In a previous blog, I used python to construct a query with a merge for every synonym I wanted to add.
Every time a new query is sent to the Neo4j database, it needs to be transformed into an execution plan. But Neo4j caches the last 1000 queries for reuse, meaning if you send a query that is cached, the optimization can be skipped. This is why the advice is to make 1 query with parameters and reuse it every time.
For this, the Python for loop needs to be replaced with Cypher Unwind and the Python f-string with Cypher parameters. This gives us the following query.
I know better than to believe a stranger on the internet with advice or documentation. So I constructed some experiments to find out what benefits I got from rewriting it.
Effect of Unwind
In a completely empty database, I created 1 compound with 16 synonyms in the same way as I did before and also with the new method. This is repeated a thousand times without emptying the database or restarting it. This means only the first time the query needs to be optimized, after that the cached query could be used.
median time: 0.001029s
mean time: 0.002305s
median time: 0.001006s
mean time: 0.001609s
It seems the unwind and constructed perform the same in most cases but the constructed query has more extreme cases, resulting in similar medians but different means for the measured execution times.
Effect of Caching
To test the effect of caching 999 unique compounds with synonyms are sent because 1 of the 1000 compounds did not work out the way I hoped…

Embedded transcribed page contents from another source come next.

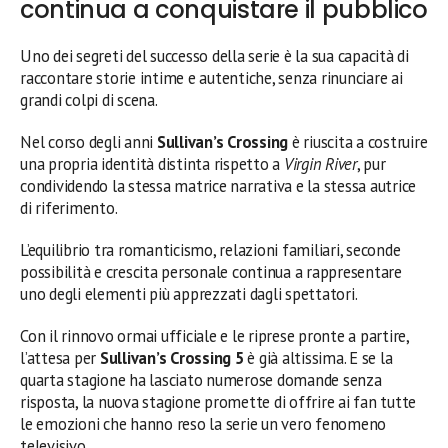
continua a conquistare il pubblico
Uno dei segreti del successo della serie è la sua capacità di
raccontare storie intime e autentiche, senza rinunciare ai
grandi colpi di scena.
Nel corso degli anni
Sullivan’s Crossing
è riuscita a costruire
una propria identità distinta rispetto a
Virgin River
, pur
condividendo la stessa matrice narrativa e la stessa autrice
di riferimento.
L’equilibrio tra romanticismo, relazioni familiari, seconde
possibilità e crescita personale continua a rappresentare
uno degli elementi più apprezzati dagli spettatori.
Con il rinnovo ormai ufficiale e le riprese pronte a partire,
l’attesa per
Sullivan’s Crossing 5
è già altissima. E se la
quarta stagione ha lasciato numerose domande senza
risposta, la nuova stagione promette di offrire ai fan tutte
le emozioni che hanno reso la serie un vero fenomeno
televisivo.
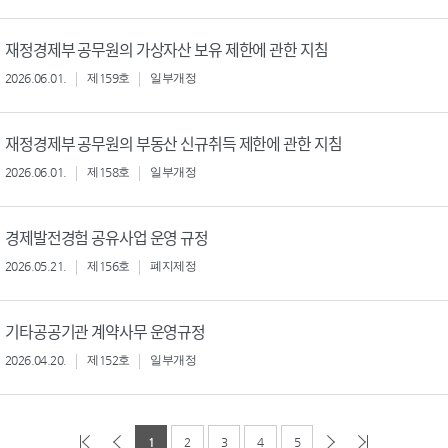
재정경제부 공무원의 가상자산 보유 제한에 관한 지침
2026.06.01.
제159호
일부개정
재정경제부 공무원의 부동산 신규취득 제한에 관한 지침
2026.06.01.
제158호
일부개정
경제발전경험 공유사업 운영 규정
2026.05.21.
제156호
폐지제정
기타공공기관 계약사무 운영규정
2026.04.20.
제152호
일부개정
1
2
3
4
5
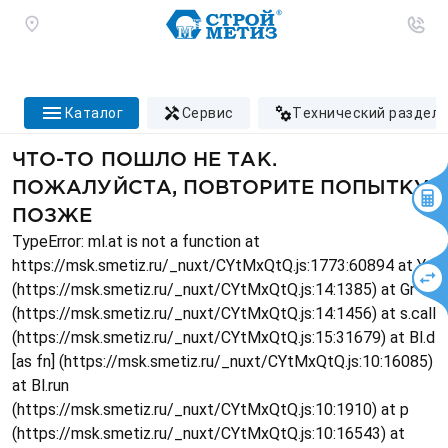
каталог
сервис
технический раздел
ЧТО-ТО ПОШЛО НЕ ТАК.
ПОЖАЛУЙСТА, ПОВТОРИТЕ ПОПЫТКУ
ПОЗЖЕ
TypeError: ml.at is not a function at
https://msk.smetiz.ru/_nuxt/CYtMxQtQ.js:1773:60894 at Ys
(https://msk.smetiz.ru/_nuxt/CYtMxQtQ.js:14:1385) at Gr
(https://msk.smetiz.ru/_nuxt/CYtMxQtQ.js:14:1456) at s.call
(https://msk.smetiz.ru/_nuxt/CYtMxQtQ.js:15:31679) at Bl.d
[as fn] (https://msk.smetiz.ru/_nuxt/CYtMxQtQ.js:10:16085)
at Bl.run
(https://msk.smetiz.ru/_nuxt/CYtMxQtQ.js:10:1910) at p
(https://msk.smetiz.ru/_nuxt/CYtMxQtQ.js:10:16543) at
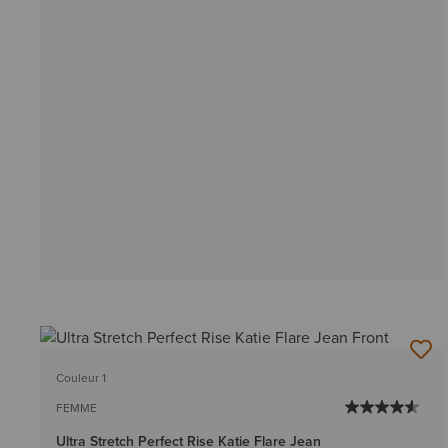
Couleur 1
FEMME
Ultra Stretch Perfect Rise Katie Flare Jean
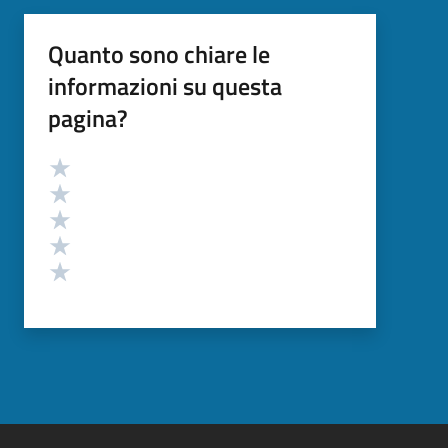
Quanto sono chiare le
informazioni su questa
pagina?
Valutazione
Valuta 5 stelle su 5
Valuta 4 stelle su 5
Valuta 3 stelle su 5
Valuta 2 stelle su 5
Valuta 1 stelle su 5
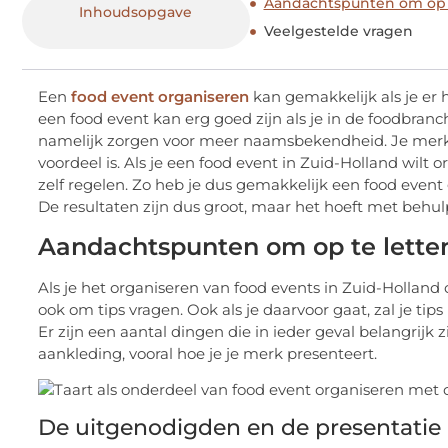
Aandachtspunten om op te
Inhoudsopgave
Veelgestelde vragen
Een
food event organiseren
kan gemakkelijk als je er 
een food event kan erg goed zijn als je in de foodbranc
namelijk zorgen voor meer naamsbekendheid. Je merk 
voordeel is. Als je een food event in Zuid-Holland wilt 
zelf regelen. Zo heb je dus gemakkelijk een food event
De resultaten zijn dus groot, maar het hoeft met behulp
Aandachtspunten om op te letten 
Als je het organiseren van food events in Zuid-Holland 
ook om tips vragen. Ook als je daarvoor gaat, zal je ti
Er zijn een aantal dingen die in ieder geval belangrijk
aankleding, vooral hoe je je merk presenteert.
De uitgenodigden en de presentatie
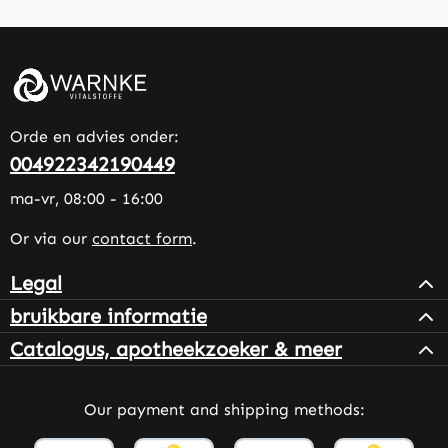
Orde en advies onder:
004922342190449
ma-vr, 08:00 - 16:00
Or via our
contact form
.
Legal
bruikbare informatie
Catalogus, apotheekzoeker & meer
Our payment and shipping methods:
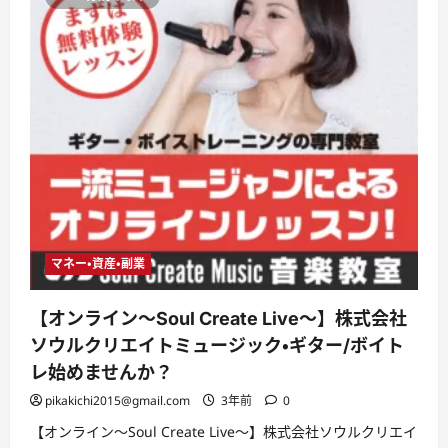
マネー・資産・副業
【オンライン〜Soul Create Live〜】株式会社
ソウルクリエイトミュージック・ギター/ボイト
レ始めませんか？
pikakichi2015@gmail.com
3年前
0
【オンライン〜Soul Create Live〜】株式会社ソウルクリエイ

The rest of the experiment is the same.
median time: 0.04199s
mean time: 0.19140s
median time: 0.03316s
mean time: 0.03744s
Here we see a way clearer benefit. The new method will improve performance and thus will be implemented.
The new method is a clear improvement, constructing a new query per request was a bad idea. Using the backend function with the new method on the more than 5000 requests that crashed with the old method, now it works. It still takes more than 5 hours, including scraping and cleaning the data.